Co-op report criticises KPMG and regulator

Co-op Bank branch Image copyright Getty Images
Image caption Co-op unveiled a £1.5bn capital shortfall after its bid to buy up Lloyds branches was called off

KPMG and the financial regulator have been criticised in a report by MPs into Co-op Bank's failed bid to buy 632 Lloyds branches last year.

The Treasury Committee said the black hole in Co-op Bank's finances which halted the deal should have been discovered sooner.

"Each of the backstops - Co-op Bank itself, KPMG as its auditor and the FSA as its regulator - failed to uncover the bank's capital shortfall," it said.

KPMG said its audits had been "robust".

The report by the Treasury Committee said it had found no sign of political meddling in the deal to sell the Lloyds branches - nicknamed Project Verde.

Lord Levene, former chair of banking shell NBNK which was competing with Co-op to buy the Lloyds branches, had alleged that the Treasury had pushed Lloyds to choose the Co-op Bank as preferred bidder.

'Totally inadequate'

Co-op announced plans to bid for the branches in 2011, but withdrew its offer in April last year, blaming the "economic environment" and "increasing regulatory requirements on the financial services sector".

It was later found to have a capital shortfall of £1.5bn.

MPs said this late discovery of the shortfall meant the opportunity to create a "significant new challenger" in the UK retail banking market had been "scuppered".

The black hole in the Co-op's finances has been largely linked to losses on commercial property loans, stemming from Co-op Bank's 2009 merger with Britannia, the building society.

MPs said the due diligence on the Britannia deal was "totally inadequate".

Their report said KPMG's initial due diligence was based on incomplete information, but said further work, which KPMG had recommended, was done by Co-op Bank itself and was "cursory and limited".

"KPMG should have given clear guidance to Co-op Bank about the standard required," it said.

The accountancy profession regulator, the Financial Reporting Council, is also conducting an inquiry into the auditing of Co-op Bank's accounts.

The Treasury Committee said this inquiry needed to "find out how something so important came to be overlooked".

'Accident waiting to happen'

"This may need to consider not only the work by KPMG but also the merits of the audit process for banks," it added.

It also said the "role and apparent shortcomings" of the now-defunct Financial Services Authority (FSA) should be examined in the current independent inquiry being conducted by the Treasury.

KPMG said as the Co-op Bank's former auditor it had provided "robust audits which challenged the judgements and disclosures proposed by the bank's management".

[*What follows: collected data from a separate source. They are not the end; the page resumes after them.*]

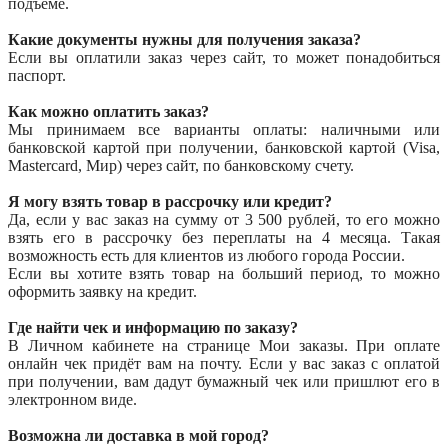
подъеме.
Какие документы нужны для получения заказа?
Если вы оплатили заказ через сайт, то может понадобиться
паспорт.
Как можно оплатить заказ?
Мы принимаем все варианты оплаты: наличными или
банковской картой при получении, банковской картой (Visa,
Mastercard, Мир) через сайт, по банковскому счету.
Я могу взять товар в рассрочку или кредит?
Да, если у вас заказ на сумму от 3 500 рублей, то его можно
взять его в рассрочку без переплаты на 4 месяца. Такая
возможность есть для клиентов из любого города России.
Если вы хотите взять товар на больший период, то можно
оформить заявку на кредит.
Где найти чек и информацию по заказу?
В Личном кабинете на странице Мои заказы. При оплате
онлайн чек придёт вам на почту. Если у вас заказ с оплатой
при получении, вам дадут бумажный чек или пришлют его в
электронном виде.
Возможна ли доставка в мой город?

"It is understandable that there should be appropriate regulatory scrutiny of the financial issues at the Co-op Bank and it is to be expected that this scrutiny should extend to the audit," it said.

It added that it was "not responsible for guiding further due diligence undertaken by the Co-op Bank [on the Britannia deal] nor had a responsibility to scrutinise the results once complete".

The Treasury Committee was also scathing of the Co-op Bank's board make-up and governance saying it was "entirely inadequate" and "an accident waiting to happen".

"Co-op Bank's governance structure was not fit for purpose for any bank, let alone one bidding to become a major challenger in the UK market," it said.